§ Exercise material:
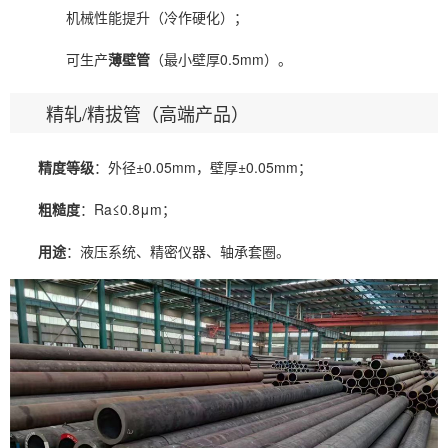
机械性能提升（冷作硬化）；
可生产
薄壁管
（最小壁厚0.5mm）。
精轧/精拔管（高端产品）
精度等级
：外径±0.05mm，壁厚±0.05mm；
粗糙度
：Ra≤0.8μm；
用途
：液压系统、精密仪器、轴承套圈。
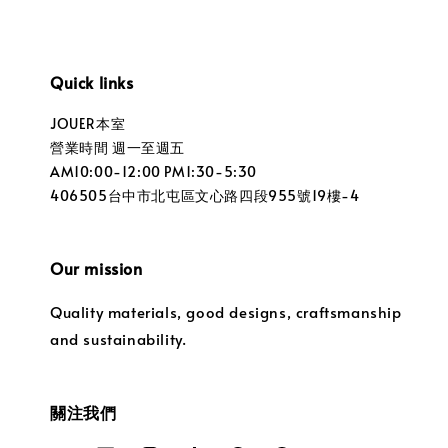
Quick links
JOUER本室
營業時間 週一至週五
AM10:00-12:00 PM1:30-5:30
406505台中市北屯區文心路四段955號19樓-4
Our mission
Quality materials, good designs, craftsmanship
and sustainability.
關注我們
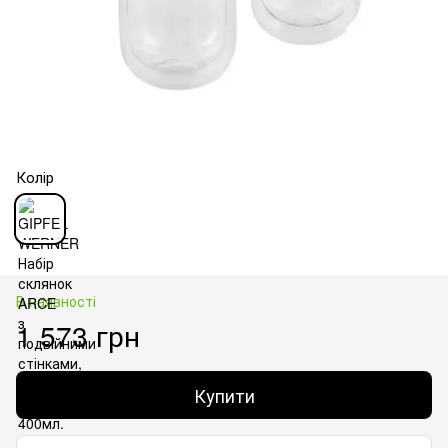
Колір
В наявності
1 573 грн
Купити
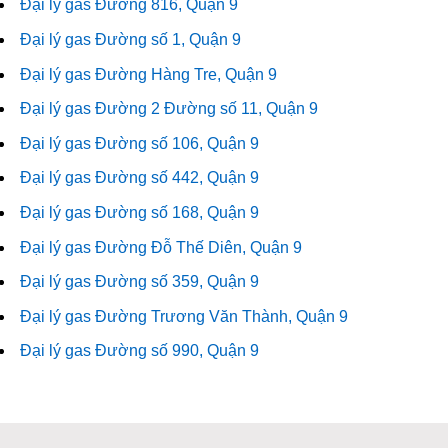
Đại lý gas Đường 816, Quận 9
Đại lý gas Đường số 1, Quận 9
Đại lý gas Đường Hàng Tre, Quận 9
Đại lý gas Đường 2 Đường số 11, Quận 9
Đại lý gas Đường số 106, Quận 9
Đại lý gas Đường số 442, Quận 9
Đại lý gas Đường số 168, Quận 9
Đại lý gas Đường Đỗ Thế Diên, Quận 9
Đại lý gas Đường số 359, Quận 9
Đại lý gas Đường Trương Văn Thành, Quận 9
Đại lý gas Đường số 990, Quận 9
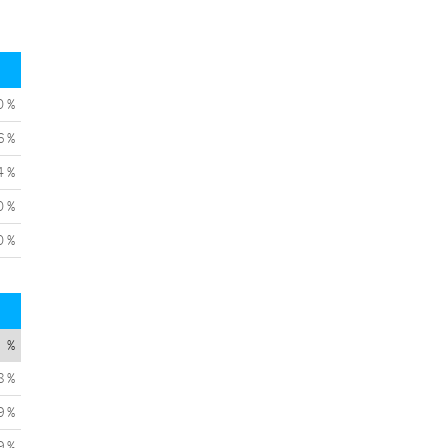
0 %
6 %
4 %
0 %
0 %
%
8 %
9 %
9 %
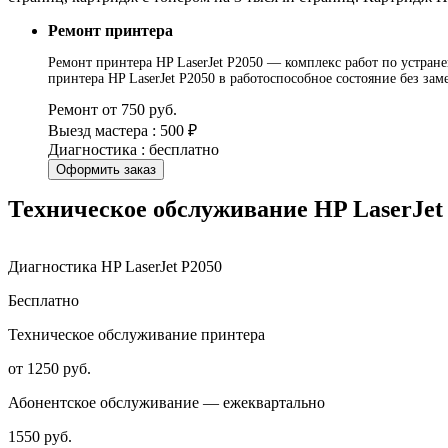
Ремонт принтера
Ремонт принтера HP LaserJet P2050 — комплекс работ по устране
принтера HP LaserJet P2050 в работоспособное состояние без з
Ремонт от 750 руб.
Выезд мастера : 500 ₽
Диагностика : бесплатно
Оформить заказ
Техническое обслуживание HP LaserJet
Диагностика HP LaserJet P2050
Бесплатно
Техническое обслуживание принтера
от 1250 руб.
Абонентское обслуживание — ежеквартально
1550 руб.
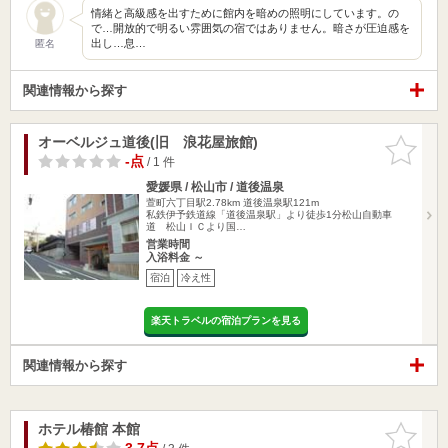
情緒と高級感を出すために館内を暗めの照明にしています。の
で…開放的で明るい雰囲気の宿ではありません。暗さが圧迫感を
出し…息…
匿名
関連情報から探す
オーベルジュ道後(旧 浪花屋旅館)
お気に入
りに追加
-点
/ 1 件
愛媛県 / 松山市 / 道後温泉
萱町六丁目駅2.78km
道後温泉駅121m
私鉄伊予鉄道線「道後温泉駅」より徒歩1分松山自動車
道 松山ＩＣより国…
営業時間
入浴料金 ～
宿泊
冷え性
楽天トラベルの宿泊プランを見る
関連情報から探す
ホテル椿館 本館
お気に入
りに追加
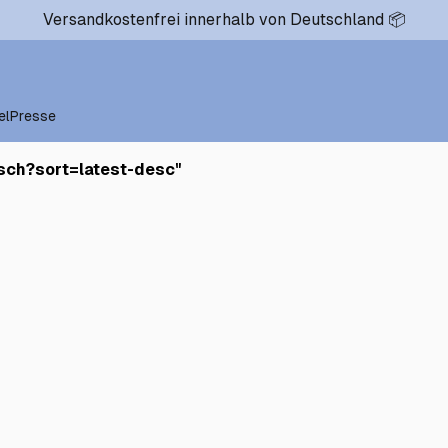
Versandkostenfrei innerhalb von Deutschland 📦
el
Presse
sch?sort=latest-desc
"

§ Exercise objective:
Filter by the word "Ремонт": copy every line of the data that holds it.

§ Answer:
Ремонт принтера
Ремонт принтера HP LaserJet P2050 — комплекс работ по устране
Ремонт от 750 руб.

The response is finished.